▼

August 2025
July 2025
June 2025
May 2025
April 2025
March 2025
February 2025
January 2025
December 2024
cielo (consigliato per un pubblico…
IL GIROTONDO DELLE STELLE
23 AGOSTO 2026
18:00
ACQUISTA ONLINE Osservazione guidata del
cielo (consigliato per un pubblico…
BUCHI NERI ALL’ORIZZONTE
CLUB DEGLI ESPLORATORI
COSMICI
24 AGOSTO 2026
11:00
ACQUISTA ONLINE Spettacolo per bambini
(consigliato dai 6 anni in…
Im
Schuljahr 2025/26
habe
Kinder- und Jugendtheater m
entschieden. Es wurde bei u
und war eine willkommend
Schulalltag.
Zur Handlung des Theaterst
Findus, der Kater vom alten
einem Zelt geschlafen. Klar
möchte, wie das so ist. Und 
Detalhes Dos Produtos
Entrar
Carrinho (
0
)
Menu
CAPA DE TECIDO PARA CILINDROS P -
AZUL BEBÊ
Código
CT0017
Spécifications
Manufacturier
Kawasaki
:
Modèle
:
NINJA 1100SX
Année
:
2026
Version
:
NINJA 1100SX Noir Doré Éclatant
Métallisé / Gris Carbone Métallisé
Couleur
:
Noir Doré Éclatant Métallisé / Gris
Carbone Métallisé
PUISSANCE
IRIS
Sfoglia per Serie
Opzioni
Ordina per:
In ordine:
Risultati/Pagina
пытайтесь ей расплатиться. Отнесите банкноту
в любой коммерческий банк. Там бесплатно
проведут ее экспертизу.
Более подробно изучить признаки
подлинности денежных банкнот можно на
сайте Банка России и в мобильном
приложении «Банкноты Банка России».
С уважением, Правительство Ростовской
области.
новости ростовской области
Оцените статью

▲

WORK REQUEST:
Write out the full listing without altering anything.

YOUR SOLUTION:
August 2025
July 2025
June 2025
May 2025
April 2025
March 2025
February 2025
January 2025
December 2024
cielo (consigliato per un pubblico…
IL GIROTONDO DELLE STELLE
23 AGOSTO 2026
18:00
ACQUISTA ONLINE Osservazione guidata del
cielo (consigliato per un pubblico…
BUCHI NERI ALL’ORIZZONTE
CLUB DEGLI ESPLORATORI
COSMICI
24 AGOSTO 2026
11:00
ACQUISTA ONLINE Spettacolo per bambini
(consigliato dai 6 anni in…
Im
Schuljahr 2025/26
habe
Kinder- und Jugendtheater m
entschieden. Es wurde bei u
und war eine willkommend
Schulalltag.
Zur Handlung des Theaterst
Findus, der Kater vom alten
einem Zelt geschlafen. Klar
möchte, wie das so ist. Und 
Detalhes Dos Produtos
Entrar
Carrinho (
0
)
Menu
CAPA DE TECIDO PARA CILINDROS P -
AZUL BEBÊ
Código
CT0017
Spécifications
Manufacturier
Kawasaki
:
Modèle
:
NINJA 1100SX
Année
:
2026
Version
:
NINJA 1100SX Noir Doré Éclatant
Métallisé / Gris Carbone Métallisé
Couleur
:
Noir Doré Éclatant Métallisé / Gris
Carbone Métallisé
PUISSANCE
IRIS
Sfoglia per Serie
Opzioni
Ordina per:
In ordine:
Risultati/Pagina
пытайтесь ей расплатиться. Отнесите банкноту
в любой коммерческий банк. Там бесплатно
проведут ее экспертизу.
Более подробно изучить признаки
подлинности денежных банкнот можно на
сайте Банка России и в мобильном
приложении «Банкноты Банка России».
С уважением, Правительство Ростовской
области.
новости ростовской области
Оцените статью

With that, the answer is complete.